Page layout parsing data:
------------------------------

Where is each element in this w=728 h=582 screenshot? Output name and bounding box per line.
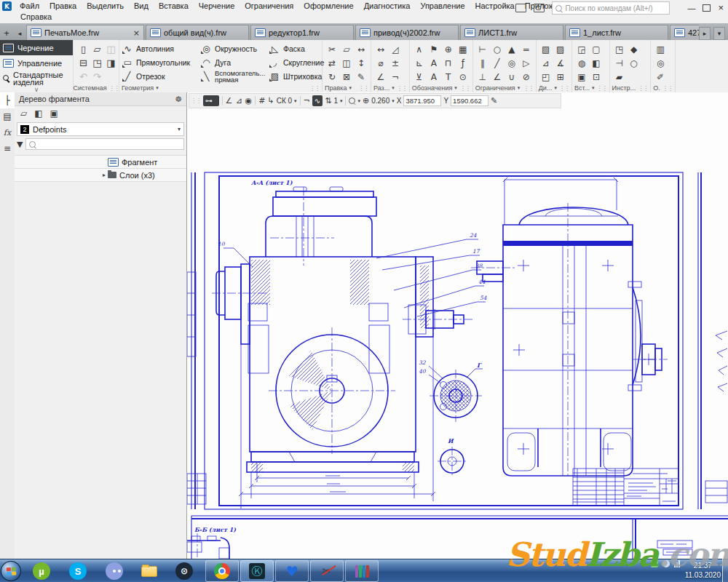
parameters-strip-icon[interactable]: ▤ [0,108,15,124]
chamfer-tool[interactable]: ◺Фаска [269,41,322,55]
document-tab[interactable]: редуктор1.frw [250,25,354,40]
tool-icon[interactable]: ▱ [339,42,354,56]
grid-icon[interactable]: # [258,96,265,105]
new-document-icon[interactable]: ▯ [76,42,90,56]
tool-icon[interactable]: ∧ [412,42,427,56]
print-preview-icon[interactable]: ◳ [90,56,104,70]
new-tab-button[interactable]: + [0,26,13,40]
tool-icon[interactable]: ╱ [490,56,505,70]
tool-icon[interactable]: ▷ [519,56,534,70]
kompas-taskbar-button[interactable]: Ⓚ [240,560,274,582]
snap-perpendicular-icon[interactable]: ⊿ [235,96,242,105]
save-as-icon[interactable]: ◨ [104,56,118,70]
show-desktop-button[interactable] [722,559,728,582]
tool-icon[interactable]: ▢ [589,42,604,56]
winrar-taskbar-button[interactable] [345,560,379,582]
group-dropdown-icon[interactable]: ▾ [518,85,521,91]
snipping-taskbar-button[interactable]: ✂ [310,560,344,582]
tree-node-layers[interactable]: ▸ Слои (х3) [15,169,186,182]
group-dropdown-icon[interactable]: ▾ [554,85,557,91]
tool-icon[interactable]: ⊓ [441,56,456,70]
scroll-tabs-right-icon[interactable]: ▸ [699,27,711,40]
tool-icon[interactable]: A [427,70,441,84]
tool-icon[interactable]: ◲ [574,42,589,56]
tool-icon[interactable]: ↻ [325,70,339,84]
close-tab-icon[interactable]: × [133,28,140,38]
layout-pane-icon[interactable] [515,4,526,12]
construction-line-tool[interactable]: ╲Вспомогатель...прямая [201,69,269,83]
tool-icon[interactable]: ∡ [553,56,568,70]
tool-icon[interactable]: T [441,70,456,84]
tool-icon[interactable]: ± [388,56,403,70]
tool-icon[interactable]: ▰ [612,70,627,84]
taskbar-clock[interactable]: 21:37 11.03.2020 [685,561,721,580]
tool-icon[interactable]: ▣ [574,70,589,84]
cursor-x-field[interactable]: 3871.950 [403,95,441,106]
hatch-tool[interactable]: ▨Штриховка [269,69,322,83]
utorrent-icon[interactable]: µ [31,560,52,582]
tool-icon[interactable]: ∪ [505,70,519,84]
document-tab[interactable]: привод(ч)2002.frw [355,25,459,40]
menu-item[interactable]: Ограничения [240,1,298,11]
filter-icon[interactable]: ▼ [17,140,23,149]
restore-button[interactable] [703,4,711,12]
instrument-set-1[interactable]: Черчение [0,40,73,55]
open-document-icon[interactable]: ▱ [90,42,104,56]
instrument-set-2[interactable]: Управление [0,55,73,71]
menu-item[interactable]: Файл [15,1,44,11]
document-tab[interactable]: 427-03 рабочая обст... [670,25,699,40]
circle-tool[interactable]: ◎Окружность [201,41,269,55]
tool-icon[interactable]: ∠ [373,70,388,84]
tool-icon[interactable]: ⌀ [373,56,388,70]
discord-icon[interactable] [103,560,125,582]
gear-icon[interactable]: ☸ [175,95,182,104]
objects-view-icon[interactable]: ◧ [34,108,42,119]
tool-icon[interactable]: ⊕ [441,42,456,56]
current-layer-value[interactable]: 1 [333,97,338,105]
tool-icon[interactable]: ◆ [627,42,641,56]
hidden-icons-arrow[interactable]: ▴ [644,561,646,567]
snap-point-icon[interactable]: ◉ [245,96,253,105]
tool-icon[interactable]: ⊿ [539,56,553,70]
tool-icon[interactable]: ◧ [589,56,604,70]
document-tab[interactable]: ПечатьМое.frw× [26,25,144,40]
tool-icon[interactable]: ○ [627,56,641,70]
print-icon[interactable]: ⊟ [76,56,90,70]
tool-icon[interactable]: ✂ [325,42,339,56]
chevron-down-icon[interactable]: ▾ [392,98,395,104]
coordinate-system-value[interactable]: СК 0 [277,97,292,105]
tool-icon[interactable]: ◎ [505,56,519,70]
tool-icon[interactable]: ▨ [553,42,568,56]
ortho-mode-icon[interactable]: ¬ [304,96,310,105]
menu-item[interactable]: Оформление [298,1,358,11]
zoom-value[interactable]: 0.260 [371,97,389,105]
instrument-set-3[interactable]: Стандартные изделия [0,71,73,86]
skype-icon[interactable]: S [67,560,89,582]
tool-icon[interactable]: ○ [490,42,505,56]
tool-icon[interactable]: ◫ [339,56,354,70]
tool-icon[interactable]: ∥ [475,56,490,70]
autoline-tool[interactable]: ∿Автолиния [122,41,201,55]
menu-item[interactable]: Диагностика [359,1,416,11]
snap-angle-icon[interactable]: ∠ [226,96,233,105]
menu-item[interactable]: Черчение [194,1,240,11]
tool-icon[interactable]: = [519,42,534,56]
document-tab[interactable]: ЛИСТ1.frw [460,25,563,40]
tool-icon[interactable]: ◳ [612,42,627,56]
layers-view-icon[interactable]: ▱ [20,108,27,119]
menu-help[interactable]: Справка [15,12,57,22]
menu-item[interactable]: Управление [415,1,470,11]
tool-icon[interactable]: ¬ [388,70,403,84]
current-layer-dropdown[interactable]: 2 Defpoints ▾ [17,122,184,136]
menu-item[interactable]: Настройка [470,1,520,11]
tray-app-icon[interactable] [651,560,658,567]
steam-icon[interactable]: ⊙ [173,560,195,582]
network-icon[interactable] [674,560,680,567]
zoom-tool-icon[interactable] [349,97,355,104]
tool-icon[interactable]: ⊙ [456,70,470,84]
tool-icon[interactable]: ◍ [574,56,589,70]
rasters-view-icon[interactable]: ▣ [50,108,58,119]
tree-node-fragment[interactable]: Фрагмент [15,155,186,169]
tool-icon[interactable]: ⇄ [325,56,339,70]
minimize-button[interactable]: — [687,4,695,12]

------------------------------

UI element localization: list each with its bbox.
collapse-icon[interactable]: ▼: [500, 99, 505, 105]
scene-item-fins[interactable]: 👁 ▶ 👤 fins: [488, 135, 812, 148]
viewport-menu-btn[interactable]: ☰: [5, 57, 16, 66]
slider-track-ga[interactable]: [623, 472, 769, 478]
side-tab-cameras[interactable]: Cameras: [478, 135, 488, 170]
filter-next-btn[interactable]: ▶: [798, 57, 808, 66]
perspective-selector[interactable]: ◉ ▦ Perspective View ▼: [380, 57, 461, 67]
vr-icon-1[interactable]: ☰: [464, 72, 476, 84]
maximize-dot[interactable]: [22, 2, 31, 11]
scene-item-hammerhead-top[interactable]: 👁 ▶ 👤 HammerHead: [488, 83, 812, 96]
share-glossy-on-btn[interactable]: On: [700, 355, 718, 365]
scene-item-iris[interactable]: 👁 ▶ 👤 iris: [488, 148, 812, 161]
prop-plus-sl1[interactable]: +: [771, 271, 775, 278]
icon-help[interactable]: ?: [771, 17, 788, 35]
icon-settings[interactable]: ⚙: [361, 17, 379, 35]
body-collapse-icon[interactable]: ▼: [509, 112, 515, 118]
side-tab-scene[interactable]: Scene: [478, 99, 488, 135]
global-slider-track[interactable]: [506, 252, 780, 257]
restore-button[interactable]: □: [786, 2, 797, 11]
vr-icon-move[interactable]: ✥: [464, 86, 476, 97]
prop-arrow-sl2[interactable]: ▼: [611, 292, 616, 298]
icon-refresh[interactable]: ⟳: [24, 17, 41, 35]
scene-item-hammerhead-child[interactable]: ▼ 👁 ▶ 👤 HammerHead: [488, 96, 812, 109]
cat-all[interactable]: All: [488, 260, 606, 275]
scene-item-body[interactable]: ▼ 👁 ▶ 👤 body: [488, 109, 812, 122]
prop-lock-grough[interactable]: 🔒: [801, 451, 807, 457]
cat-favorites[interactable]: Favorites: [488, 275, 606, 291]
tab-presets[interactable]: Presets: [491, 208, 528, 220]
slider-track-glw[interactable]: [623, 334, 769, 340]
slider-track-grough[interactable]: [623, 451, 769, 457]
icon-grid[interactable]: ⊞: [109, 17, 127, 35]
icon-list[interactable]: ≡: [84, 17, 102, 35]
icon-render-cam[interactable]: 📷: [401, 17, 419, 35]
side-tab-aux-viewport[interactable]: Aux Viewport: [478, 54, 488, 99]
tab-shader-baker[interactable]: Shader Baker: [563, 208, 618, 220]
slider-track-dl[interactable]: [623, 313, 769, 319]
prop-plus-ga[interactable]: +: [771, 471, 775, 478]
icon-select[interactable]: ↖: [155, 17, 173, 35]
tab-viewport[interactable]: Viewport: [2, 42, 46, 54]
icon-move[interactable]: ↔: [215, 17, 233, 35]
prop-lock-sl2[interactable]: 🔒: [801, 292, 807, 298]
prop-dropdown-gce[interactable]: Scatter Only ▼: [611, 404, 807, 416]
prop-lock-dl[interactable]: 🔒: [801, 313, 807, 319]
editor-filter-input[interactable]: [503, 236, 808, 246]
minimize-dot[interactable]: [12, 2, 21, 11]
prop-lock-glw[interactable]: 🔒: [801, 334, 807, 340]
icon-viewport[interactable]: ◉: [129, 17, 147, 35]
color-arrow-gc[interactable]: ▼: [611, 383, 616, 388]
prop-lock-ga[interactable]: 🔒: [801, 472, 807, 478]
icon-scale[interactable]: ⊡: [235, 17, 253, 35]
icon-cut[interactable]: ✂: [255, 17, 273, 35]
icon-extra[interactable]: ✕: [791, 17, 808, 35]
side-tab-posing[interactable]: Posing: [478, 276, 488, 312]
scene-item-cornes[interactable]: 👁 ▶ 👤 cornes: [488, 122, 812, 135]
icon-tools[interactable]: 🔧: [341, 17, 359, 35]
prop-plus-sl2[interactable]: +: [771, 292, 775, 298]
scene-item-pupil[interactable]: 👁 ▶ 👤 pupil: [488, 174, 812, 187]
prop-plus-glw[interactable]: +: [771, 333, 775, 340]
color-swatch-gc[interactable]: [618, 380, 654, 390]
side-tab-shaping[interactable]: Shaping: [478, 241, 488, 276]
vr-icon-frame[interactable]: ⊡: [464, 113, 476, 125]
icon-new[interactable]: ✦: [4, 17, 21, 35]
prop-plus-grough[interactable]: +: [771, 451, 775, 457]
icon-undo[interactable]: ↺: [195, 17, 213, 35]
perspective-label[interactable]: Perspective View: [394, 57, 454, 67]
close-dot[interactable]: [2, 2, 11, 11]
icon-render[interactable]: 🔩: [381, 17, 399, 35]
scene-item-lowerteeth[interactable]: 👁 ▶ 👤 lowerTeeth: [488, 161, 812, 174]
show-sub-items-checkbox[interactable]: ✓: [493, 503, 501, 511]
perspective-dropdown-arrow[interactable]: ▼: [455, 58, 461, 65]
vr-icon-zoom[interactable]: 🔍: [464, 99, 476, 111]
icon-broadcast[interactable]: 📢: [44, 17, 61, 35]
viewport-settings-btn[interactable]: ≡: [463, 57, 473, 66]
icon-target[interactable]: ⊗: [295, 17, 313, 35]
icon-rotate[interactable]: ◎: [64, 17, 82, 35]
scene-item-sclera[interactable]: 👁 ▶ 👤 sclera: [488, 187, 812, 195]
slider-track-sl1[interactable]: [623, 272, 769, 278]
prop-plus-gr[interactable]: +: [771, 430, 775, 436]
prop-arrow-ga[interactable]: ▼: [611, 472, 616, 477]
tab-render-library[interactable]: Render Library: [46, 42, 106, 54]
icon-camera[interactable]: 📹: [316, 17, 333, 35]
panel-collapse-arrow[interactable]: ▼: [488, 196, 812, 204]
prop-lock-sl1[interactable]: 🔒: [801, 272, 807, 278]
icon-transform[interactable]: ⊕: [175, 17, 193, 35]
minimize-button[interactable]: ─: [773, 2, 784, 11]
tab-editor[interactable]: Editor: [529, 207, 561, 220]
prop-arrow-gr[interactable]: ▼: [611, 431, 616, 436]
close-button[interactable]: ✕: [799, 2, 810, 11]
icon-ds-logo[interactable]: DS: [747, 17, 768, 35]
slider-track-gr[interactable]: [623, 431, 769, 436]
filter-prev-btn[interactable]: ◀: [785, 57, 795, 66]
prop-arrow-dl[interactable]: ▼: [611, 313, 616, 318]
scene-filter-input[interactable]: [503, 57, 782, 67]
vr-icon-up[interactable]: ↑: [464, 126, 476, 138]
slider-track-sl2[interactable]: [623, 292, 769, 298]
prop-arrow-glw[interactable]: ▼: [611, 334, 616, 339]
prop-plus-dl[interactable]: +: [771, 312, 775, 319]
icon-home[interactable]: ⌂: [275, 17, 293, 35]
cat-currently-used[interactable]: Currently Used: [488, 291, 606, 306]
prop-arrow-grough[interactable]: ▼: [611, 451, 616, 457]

------------------------------

Exercise prompt:
Sift through the entries and copy every line with "filter".

Answer space:
filter-icon[interactable]: ▼ [17,140,23,149]
filter-next-btn[interactable]: ▶: [798, 57, 808, 66]
editor-filter-input[interactable]: [503, 236, 808, 246]
filter-prev-btn[interactable]: ◀: [785, 57, 795, 66]
scene-filter-input[interactable]: [503, 57, 782, 67]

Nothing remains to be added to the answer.